* **Task requirements**: Print each entry below precisely as shown.

* **Dataset**:
"""

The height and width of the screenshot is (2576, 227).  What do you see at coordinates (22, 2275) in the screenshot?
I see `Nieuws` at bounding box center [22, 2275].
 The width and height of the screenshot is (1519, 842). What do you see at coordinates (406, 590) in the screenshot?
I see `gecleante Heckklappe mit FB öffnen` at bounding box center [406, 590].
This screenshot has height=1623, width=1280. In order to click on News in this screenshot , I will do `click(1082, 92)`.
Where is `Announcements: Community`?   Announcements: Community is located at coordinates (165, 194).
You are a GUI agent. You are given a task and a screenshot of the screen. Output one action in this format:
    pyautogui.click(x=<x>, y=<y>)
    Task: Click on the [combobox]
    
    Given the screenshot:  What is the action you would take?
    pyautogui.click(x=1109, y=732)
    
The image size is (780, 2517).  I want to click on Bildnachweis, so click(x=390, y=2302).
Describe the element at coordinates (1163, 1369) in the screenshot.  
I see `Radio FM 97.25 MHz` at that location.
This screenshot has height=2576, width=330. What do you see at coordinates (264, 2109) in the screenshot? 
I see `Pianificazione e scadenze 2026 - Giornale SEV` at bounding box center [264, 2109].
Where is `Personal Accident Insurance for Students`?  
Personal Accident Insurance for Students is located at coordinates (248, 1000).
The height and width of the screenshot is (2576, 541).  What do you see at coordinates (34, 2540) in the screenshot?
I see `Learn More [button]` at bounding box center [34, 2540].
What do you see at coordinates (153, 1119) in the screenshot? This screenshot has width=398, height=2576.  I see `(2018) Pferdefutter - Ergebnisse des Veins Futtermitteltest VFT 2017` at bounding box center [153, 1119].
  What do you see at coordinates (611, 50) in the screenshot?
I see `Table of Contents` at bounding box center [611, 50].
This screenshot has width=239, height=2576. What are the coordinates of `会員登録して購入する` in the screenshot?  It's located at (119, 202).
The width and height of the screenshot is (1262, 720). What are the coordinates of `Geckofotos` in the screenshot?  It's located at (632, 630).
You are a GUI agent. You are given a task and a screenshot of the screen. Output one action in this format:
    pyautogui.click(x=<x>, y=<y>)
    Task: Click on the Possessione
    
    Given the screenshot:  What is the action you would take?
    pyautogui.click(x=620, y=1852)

"""

* **Response to this exercise**:
The height and width of the screenshot is (2576, 227).  What do you see at coordinates (22, 2275) in the screenshot?
I see `Nieuws` at bounding box center [22, 2275].
 The width and height of the screenshot is (1519, 842). What do you see at coordinates (406, 590) in the screenshot?
I see `gecleante Heckklappe mit FB öffnen` at bounding box center [406, 590].
This screenshot has height=1623, width=1280. In order to click on News in this screenshot , I will do `click(1082, 92)`.
Where is `Announcements: Community`?   Announcements: Community is located at coordinates (165, 194).
You are a GUI agent. You are given a task and a screenshot of the screen. Output one action in this format:
    pyautogui.click(x=<x>, y=<y>)
    Task: Click on the [combobox]
    
    Given the screenshot:  What is the action you would take?
    pyautogui.click(x=1109, y=732)
    
The image size is (780, 2517).  I want to click on Bildnachweis, so click(x=390, y=2302).
Describe the element at coordinates (1163, 1369) in the screenshot.  
I see `Radio FM 97.25 MHz` at that location.
This screenshot has height=2576, width=330. What do you see at coordinates (264, 2109) in the screenshot? 
I see `Pianificazione e scadenze 2026 - Giornale SEV` at bounding box center [264, 2109].
Where is `Personal Accident Insurance for Students`?  
Personal Accident Insurance for Students is located at coordinates (248, 1000).
The height and width of the screenshot is (2576, 541).  What do you see at coordinates (34, 2540) in the screenshot?
I see `Learn More [button]` at bounding box center [34, 2540].
What do you see at coordinates (153, 1119) in the screenshot? This screenshot has width=398, height=2576.  I see `(2018) Pferdefutter - Ergebnisse des Veins Futtermitteltest VFT 2017` at bounding box center [153, 1119].
  What do you see at coordinates (611, 50) in the screenshot?
I see `Table of Contents` at bounding box center [611, 50].
This screenshot has width=239, height=2576. What are the coordinates of `会員登録して購入する` in the screenshot?  It's located at (119, 202).
The width and height of the screenshot is (1262, 720). What are the coordinates of `Geckofotos` in the screenshot?  It's located at (632, 630).
You are a GUI agent. You are given a task and a screenshot of the screen. Output one action in this format:
    pyautogui.click(x=<x>, y=<y>)
    Task: Click on the Possessione
    
    Given the screenshot:  What is the action you would take?
    pyautogui.click(x=620, y=1852)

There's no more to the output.